| What this task involves |
Nothing but an exact reproduction of the records, pictures excluded, should be returned.

| Materials provided |
══════════
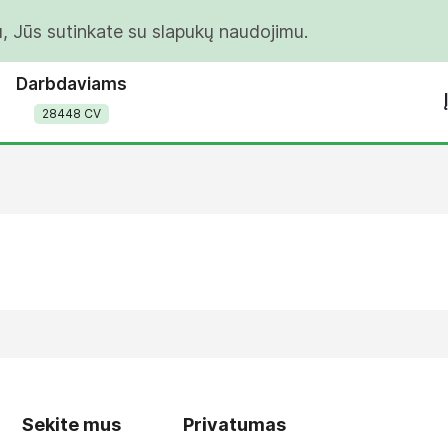
u, Jūs sutinkate su slapukų naudojimu.
Darbdaviams
28448 CV
Sekite mus
Privatumas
══════════
| Worked solution |
u, Jūs sutinkate su slapukų naudojimu.
Darbdaviams
28448 CV
Sekite mus
Privatumas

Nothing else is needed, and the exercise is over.